The wastewater from the primary clarifier flows into four sequencing batch biological reactors. Here, the aerobic biological treatment takes place. This process utilises dissolved oxygen delivered by the aeration system.
The SBR basins operate in three stages. The first stage consists of filling and aeration. The second stage involves separating the activated sludge from the treated water. In the third and final stage, decanting of the treated water and drainage through the outflow take place. The wastewater flows simultaneously into individual SBR basins with a time delay. Normally, the SBR basins operate in four-hour cycles; however, during the rainy season, when the quantity of wastewater increases due to the mixed sewerage system, reactors operate in three-hour cycles.

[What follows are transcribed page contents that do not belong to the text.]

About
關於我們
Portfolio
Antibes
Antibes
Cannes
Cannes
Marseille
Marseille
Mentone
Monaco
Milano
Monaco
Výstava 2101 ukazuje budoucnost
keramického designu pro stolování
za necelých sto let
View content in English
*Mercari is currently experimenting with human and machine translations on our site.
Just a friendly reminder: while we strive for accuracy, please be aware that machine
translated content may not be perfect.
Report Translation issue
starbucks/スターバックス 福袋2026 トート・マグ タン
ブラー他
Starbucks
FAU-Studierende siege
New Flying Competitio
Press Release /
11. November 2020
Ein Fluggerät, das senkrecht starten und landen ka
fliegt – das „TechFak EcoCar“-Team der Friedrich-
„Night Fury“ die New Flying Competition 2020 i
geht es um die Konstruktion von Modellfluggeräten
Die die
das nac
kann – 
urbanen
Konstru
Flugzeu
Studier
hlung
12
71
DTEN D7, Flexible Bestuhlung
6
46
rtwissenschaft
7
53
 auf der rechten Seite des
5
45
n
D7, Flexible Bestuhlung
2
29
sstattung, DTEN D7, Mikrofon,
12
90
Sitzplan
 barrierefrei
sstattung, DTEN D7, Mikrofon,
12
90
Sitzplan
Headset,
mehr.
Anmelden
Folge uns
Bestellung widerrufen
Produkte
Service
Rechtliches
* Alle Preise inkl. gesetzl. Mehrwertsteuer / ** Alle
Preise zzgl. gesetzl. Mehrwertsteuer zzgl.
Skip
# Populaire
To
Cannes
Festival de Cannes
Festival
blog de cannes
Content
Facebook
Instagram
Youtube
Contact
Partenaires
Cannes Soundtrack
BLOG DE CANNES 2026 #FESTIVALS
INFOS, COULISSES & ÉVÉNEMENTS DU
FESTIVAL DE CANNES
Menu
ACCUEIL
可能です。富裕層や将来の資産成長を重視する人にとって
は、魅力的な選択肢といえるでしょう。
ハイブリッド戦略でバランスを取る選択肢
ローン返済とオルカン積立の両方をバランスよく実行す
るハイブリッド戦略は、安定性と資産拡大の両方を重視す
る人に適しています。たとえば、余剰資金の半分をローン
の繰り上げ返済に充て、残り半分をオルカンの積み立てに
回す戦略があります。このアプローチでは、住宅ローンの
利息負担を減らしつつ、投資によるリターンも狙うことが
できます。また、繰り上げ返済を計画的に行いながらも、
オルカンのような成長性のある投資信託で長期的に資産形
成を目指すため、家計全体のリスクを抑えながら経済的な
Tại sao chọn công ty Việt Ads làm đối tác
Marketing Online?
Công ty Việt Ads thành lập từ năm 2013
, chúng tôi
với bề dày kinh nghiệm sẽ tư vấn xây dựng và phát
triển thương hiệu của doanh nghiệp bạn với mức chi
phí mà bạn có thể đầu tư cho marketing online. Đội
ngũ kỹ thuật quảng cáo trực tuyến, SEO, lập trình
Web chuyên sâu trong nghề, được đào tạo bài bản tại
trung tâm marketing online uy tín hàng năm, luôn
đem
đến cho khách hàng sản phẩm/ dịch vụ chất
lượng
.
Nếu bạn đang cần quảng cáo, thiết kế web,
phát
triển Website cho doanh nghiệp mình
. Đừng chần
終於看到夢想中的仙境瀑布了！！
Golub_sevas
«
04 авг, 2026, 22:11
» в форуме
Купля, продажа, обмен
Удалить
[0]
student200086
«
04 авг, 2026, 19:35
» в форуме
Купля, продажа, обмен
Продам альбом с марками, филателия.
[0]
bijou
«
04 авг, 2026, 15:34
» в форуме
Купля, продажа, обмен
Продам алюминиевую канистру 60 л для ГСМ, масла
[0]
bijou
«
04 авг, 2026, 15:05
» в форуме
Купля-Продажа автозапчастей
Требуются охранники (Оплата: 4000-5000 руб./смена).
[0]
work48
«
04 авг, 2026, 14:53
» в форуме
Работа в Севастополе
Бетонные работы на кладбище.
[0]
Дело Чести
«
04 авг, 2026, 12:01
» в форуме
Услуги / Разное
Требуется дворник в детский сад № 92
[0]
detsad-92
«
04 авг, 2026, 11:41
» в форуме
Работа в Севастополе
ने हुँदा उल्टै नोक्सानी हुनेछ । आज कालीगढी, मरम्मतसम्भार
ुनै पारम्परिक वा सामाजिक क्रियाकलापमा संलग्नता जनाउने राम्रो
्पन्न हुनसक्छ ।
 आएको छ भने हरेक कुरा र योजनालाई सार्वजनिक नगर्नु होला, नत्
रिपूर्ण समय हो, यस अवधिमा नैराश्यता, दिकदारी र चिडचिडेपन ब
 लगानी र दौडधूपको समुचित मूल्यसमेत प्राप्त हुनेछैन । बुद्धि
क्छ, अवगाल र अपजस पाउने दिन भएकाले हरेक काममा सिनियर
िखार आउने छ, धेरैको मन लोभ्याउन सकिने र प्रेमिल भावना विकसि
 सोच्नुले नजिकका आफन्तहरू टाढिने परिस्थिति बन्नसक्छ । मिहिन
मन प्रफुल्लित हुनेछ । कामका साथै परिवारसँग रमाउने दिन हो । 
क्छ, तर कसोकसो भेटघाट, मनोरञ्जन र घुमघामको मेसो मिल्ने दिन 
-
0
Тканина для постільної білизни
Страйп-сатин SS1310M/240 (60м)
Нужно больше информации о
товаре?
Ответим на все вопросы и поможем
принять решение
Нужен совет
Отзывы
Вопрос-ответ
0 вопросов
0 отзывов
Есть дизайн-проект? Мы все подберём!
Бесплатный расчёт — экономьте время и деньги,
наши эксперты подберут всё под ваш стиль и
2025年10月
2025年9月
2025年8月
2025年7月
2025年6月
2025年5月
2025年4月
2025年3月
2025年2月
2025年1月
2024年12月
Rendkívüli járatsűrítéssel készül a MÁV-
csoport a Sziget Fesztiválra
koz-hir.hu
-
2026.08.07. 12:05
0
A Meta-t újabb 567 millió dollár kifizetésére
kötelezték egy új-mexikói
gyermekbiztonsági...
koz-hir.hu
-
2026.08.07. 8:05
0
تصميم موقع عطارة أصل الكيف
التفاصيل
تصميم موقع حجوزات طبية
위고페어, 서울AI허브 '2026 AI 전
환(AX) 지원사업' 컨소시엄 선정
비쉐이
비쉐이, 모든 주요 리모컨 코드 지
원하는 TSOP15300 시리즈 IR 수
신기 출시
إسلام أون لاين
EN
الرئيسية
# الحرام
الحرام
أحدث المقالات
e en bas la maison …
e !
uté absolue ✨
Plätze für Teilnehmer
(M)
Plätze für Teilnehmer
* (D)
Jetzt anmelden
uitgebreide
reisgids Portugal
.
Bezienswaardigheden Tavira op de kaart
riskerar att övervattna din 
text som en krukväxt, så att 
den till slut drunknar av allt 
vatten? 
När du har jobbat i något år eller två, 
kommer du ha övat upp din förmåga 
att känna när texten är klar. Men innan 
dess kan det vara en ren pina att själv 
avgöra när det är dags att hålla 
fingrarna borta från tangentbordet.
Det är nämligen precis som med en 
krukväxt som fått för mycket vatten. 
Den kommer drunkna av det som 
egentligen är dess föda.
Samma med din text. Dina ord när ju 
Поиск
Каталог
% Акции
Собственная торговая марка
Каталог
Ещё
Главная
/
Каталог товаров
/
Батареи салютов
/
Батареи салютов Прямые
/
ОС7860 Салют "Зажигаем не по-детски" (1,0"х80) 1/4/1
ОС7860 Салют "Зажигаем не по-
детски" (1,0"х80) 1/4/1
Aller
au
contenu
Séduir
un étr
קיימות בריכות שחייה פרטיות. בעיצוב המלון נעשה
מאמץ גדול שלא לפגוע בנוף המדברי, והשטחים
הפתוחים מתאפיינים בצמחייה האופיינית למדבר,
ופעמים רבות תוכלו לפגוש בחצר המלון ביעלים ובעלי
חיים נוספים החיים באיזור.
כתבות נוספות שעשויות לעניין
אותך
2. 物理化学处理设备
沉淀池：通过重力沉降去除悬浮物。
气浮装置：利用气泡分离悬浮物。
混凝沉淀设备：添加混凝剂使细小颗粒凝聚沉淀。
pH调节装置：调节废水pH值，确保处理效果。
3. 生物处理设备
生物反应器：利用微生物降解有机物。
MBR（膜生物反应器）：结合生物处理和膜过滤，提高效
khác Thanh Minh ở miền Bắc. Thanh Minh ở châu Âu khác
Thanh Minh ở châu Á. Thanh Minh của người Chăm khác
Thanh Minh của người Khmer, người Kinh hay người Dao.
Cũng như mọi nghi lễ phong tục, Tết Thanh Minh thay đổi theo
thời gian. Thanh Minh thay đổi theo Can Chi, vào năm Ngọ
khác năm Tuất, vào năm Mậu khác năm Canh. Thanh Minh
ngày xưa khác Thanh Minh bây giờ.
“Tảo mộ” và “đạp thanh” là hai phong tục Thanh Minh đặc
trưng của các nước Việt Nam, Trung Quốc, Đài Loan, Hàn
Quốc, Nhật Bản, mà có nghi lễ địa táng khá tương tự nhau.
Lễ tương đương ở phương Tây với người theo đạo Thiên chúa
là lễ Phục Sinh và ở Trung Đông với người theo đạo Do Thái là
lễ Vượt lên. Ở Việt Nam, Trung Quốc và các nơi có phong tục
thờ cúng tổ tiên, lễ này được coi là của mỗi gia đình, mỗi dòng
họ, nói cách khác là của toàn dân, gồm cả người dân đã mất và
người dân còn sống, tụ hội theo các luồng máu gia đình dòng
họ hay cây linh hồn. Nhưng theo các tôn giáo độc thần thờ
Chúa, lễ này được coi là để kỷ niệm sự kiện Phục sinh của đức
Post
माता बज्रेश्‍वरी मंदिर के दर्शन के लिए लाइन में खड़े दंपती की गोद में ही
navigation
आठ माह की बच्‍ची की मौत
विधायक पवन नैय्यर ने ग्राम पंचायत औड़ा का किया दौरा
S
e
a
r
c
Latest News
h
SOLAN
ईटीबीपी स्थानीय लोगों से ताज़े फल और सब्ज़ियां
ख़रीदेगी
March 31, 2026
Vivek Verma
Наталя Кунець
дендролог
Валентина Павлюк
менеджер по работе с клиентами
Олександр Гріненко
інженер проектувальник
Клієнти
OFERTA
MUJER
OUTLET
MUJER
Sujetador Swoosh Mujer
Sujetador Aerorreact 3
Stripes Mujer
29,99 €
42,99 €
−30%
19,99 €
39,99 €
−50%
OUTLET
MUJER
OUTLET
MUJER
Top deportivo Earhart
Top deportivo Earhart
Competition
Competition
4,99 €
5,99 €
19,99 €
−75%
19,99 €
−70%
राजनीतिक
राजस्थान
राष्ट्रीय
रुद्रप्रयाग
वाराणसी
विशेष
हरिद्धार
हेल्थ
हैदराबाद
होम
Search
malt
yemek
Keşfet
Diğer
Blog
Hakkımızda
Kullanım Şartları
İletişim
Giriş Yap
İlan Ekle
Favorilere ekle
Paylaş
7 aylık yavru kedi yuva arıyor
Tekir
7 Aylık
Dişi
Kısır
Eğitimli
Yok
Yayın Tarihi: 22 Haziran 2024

In the first stage during the first half of the cycle, SBR basins are filled and aerated. Air is blown through the floor aerators by blowers, which ensures a sufficient amount of oxygen needed by microorganisms, known as the activated sludge, to purify the wastewater by decomposing substances in it. Microorganisms use these waste organic substances, expressed in biochemical oxygen demand, together with inorganic substances, such as nitrogen and phosphorus, to grow and reproduce. In addition to the activated sludge, microbial decomposition of organic and inorganic substances produces also carbon dioxide, elementary nitrogen, water and other substances, which are less harmful to the environment than wastewater.
HOW THE BIOLOGICAL TREATMENT TAKES PLACE
In the advanced SBR technology, the biological decomposition of organic matter and the partial biological removal of phosphorus as well as the decomposition of nitrogen, through the process of nitrification and denitrification, take place simultaneously.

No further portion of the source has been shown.